Layer 1 Scaling

Make the blockchain itself have a higher transaction capacity. [however]…“bigger blocks” are inherently more difficult to verify and likely to become more centralized…developers can either increase the efficiency of client software or, more sustainably, use techniques such as sharding to allow the work of building and verifying the chain to be split up across many nodes; the effort known as “eth2” is currently building this upgrade to Ethereum. ~An Incomplete Guide to Rollups

Sharding

How It Works:

We split the state and history up into K = O(n / c) partitions that we call “shards”. For example, a sharding scheme on Ethereum might put all addresses starting with 0x00 into one shard, all addresses starting with 0x01 into another shard, etc. In the simplest form of sharding, each shard also has its own transaction history, and the effect of transactions in some shard k are limited to the state of shard k.

One simple example would be a multi-asset blockchain, where there are K shards and each shard stores the balances and processes the transactions associated with one particular asset. In more advanced forms of sharding, some form of cross-shard communication capability, where transactions on one shard can trigger events on other shards, is also included. ~On sharding blockchains FAQs

Larger Block Size & Shorter Block Intervals

E.g. Bitcoin Cash

Leads to an increased rate of forks.

In a fork, the blockchain is bifurcated into multiple branches, and there is no single blockchain… Eventually, one branch is chosen and other branches are…pruned…ignored.

Security Risks of Forks

  • Reduce security against attackers. Bitcoin is secured by mining power, and mining power in pruned branches does not participate in securing the system. If 1/4 of the blocks are pruned, then an attacker can be 1/4 smaller to perform selfish mining, or a 51% attack.
  • Reduce rareness among miners. When forks are frequent, small miners and miners that are not well connected to the overlay network…earn less than their fair share. Miners are therefore incentivized to coalesce into larger and larger pools, and thereby pose a centralization threat

Bitcoin-NG Approach

Instead of looking at the past 10 minutes of transactions for a block - look forward 10 minutes. Elect a “leader” who serializes transactions until the next leader is chosen.
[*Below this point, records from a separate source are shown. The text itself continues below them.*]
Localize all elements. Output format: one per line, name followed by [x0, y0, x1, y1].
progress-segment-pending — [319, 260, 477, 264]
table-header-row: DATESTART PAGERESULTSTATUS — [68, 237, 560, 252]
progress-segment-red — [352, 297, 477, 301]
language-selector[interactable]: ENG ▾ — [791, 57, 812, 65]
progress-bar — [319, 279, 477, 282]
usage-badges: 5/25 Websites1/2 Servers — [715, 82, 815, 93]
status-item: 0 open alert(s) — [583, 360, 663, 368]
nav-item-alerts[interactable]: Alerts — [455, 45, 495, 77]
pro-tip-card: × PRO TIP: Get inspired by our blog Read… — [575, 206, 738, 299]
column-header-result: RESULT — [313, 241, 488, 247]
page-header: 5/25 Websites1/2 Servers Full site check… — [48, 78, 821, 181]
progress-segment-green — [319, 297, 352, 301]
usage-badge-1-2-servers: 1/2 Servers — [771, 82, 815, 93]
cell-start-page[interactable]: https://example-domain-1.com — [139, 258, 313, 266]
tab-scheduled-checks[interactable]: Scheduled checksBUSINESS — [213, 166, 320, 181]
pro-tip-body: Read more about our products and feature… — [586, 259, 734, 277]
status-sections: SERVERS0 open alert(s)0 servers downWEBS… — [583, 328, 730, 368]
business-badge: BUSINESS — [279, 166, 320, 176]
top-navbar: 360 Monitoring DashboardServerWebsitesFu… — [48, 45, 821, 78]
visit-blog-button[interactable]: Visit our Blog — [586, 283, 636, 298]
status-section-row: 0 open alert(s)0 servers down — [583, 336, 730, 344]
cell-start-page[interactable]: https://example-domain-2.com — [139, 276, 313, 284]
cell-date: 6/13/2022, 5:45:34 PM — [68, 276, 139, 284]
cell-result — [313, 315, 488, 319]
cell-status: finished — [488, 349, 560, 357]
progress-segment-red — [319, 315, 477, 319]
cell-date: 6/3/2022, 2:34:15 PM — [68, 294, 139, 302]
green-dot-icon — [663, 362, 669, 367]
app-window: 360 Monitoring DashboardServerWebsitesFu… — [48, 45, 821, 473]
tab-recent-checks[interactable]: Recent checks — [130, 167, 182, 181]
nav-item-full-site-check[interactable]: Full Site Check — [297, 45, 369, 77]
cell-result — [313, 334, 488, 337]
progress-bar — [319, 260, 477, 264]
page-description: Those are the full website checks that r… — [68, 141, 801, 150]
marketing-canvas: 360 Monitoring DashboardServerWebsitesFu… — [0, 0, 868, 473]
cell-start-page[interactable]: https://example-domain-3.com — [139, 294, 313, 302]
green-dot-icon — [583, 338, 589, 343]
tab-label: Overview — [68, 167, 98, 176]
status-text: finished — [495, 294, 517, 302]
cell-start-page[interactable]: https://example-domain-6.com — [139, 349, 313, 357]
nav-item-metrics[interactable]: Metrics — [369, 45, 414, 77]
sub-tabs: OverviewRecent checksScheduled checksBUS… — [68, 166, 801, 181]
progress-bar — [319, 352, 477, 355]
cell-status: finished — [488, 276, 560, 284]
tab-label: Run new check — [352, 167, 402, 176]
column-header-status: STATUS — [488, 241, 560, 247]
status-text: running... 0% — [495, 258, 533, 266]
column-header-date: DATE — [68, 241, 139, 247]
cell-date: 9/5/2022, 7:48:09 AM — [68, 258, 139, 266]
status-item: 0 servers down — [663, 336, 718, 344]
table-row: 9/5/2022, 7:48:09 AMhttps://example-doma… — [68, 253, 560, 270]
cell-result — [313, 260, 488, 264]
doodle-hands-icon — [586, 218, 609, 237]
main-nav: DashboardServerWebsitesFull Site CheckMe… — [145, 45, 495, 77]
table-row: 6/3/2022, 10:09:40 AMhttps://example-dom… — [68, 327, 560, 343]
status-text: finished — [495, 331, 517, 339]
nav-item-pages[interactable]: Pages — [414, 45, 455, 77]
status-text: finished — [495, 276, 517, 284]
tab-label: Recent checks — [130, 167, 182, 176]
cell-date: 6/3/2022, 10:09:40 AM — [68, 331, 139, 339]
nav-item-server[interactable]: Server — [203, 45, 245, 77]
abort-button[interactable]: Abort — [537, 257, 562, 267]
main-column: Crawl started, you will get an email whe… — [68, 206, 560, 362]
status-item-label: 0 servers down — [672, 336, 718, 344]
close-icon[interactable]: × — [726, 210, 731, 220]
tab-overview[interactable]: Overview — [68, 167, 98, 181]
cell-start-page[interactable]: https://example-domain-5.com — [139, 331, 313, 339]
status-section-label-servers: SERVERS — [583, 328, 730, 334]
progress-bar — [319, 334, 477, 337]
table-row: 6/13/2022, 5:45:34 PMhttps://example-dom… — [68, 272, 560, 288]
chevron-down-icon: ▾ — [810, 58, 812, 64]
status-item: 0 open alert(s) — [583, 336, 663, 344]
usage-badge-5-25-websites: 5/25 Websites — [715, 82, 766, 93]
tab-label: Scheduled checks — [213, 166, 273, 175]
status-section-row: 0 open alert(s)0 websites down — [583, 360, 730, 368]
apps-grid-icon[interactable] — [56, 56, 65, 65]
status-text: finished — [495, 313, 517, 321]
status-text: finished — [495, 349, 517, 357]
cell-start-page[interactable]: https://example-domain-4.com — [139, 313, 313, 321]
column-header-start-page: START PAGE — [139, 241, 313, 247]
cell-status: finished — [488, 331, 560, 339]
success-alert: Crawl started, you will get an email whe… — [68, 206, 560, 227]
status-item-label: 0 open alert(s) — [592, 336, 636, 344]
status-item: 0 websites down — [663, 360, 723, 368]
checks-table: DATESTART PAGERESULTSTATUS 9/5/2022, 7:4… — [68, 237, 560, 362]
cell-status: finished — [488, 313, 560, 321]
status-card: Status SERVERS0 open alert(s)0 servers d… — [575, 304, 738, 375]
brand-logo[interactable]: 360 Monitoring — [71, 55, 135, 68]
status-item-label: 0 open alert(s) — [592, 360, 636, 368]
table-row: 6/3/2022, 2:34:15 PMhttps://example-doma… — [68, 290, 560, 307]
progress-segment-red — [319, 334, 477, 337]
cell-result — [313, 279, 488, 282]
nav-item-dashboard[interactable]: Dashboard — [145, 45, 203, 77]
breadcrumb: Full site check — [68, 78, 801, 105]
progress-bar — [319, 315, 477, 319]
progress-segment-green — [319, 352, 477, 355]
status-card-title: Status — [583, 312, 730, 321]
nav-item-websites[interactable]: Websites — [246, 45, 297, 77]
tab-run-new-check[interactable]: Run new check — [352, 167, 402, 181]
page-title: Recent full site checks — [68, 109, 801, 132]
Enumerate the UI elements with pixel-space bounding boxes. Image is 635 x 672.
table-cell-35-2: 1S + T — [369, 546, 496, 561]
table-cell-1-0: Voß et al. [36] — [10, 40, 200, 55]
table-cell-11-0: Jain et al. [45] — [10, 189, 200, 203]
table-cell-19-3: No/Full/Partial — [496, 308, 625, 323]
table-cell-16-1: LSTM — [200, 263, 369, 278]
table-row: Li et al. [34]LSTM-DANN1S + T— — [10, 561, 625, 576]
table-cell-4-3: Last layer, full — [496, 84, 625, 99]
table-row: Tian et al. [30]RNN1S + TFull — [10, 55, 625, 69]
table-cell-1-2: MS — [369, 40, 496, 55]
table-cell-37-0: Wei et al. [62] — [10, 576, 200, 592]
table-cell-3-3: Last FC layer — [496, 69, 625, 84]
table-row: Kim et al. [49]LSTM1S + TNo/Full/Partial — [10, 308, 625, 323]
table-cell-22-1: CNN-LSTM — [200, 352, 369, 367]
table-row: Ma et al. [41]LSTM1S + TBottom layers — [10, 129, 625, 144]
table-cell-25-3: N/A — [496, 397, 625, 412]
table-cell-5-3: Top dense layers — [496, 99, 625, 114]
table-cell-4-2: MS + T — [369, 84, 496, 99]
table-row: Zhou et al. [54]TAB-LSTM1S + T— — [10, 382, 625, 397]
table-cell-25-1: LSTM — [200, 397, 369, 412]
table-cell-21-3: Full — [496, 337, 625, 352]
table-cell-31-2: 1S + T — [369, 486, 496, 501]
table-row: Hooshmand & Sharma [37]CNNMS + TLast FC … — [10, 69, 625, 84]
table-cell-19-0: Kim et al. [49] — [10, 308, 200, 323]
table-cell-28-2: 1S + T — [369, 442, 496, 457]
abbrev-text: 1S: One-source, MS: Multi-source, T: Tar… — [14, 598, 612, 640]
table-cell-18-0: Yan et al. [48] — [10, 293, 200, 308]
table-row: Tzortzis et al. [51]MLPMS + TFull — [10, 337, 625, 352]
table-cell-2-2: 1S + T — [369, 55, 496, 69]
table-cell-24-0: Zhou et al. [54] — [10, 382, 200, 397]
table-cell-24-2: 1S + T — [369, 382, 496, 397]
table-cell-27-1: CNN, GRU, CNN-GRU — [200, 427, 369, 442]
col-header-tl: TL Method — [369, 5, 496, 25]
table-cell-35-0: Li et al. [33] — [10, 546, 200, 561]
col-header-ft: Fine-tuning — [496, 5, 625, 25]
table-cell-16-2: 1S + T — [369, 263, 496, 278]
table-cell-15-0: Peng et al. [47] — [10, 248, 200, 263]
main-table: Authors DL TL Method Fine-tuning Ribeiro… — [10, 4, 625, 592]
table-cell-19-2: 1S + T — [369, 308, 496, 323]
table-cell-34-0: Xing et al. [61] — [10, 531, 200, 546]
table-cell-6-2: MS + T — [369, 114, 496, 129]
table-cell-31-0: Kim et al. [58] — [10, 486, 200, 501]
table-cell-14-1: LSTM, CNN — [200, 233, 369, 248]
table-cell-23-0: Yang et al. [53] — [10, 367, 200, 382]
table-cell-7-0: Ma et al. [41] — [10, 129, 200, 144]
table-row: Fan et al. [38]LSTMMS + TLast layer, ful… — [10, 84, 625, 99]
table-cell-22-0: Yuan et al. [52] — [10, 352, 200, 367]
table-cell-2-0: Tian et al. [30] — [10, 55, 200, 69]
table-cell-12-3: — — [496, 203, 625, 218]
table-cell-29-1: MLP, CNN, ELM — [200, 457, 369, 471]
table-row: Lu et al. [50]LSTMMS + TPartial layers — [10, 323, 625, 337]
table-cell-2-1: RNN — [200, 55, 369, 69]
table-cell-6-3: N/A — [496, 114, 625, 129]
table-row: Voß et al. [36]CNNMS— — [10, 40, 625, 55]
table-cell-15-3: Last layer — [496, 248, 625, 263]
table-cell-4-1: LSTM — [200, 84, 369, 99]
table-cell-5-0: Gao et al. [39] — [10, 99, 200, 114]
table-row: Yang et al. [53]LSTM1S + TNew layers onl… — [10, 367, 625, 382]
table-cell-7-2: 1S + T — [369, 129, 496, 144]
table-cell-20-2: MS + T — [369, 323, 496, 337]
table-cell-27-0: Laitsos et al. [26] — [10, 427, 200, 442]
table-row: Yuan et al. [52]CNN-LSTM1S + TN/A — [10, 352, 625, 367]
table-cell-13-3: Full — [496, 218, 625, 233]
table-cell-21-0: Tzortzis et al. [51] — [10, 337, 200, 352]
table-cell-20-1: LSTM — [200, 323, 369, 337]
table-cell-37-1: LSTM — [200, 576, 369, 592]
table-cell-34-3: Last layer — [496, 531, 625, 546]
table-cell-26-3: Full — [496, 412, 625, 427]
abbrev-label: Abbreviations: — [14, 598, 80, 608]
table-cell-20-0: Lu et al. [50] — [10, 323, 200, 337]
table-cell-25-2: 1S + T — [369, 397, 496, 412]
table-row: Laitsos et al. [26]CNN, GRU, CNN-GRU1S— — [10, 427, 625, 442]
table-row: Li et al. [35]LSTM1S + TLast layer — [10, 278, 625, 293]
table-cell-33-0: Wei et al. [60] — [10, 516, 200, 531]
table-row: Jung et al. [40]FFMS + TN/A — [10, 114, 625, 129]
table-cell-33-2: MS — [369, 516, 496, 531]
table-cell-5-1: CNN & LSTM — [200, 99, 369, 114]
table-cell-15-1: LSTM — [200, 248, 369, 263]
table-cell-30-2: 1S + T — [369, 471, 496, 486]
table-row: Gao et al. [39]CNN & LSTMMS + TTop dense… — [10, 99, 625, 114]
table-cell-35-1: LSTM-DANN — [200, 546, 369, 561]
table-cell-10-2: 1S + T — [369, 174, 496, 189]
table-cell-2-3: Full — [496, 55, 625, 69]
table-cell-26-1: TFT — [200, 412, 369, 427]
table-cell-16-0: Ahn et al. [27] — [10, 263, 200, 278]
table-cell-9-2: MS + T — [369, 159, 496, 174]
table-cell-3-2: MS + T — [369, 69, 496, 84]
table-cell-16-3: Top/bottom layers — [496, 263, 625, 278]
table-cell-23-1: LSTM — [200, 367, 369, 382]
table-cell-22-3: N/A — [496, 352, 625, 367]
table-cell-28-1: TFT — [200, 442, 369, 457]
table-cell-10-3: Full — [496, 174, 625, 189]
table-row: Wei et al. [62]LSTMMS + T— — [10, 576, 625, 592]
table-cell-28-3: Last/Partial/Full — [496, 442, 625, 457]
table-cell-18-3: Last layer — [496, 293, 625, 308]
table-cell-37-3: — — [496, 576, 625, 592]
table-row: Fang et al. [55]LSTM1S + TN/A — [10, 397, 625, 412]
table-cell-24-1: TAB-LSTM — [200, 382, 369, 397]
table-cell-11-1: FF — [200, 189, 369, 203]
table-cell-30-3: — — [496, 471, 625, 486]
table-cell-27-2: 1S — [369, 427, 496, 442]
2 types of blocks. Key-blocks - used for leader selection, occur every 10 minutes. Are the same as Bitcoin blocks. Microblocks contain transactions, are generated by the epoch leader, contain no proof of work, and are signed with the leader’s private key. Microblock creation is limited solely by signing speed (in the millisecond range) and network propagation speeds of small microblocks.

Yes, BTC-NG powers Waves now, and is being considered for Aeternity and Cypherium, and is potentially on the medium-term roadmap for BCH. The highest on-chain scalability numbers for blockchains that I have seen reported come from Waves, so NG is, at the moment, surprisingly still the leading on-chain scalability solution. ~ http://disq.us/p/1quhs5v

Sharding

E.g. as proposed in ethereum-2

A horizontal scaling approach: splitting a chain into multiple independent chains (shards) to distribute the load.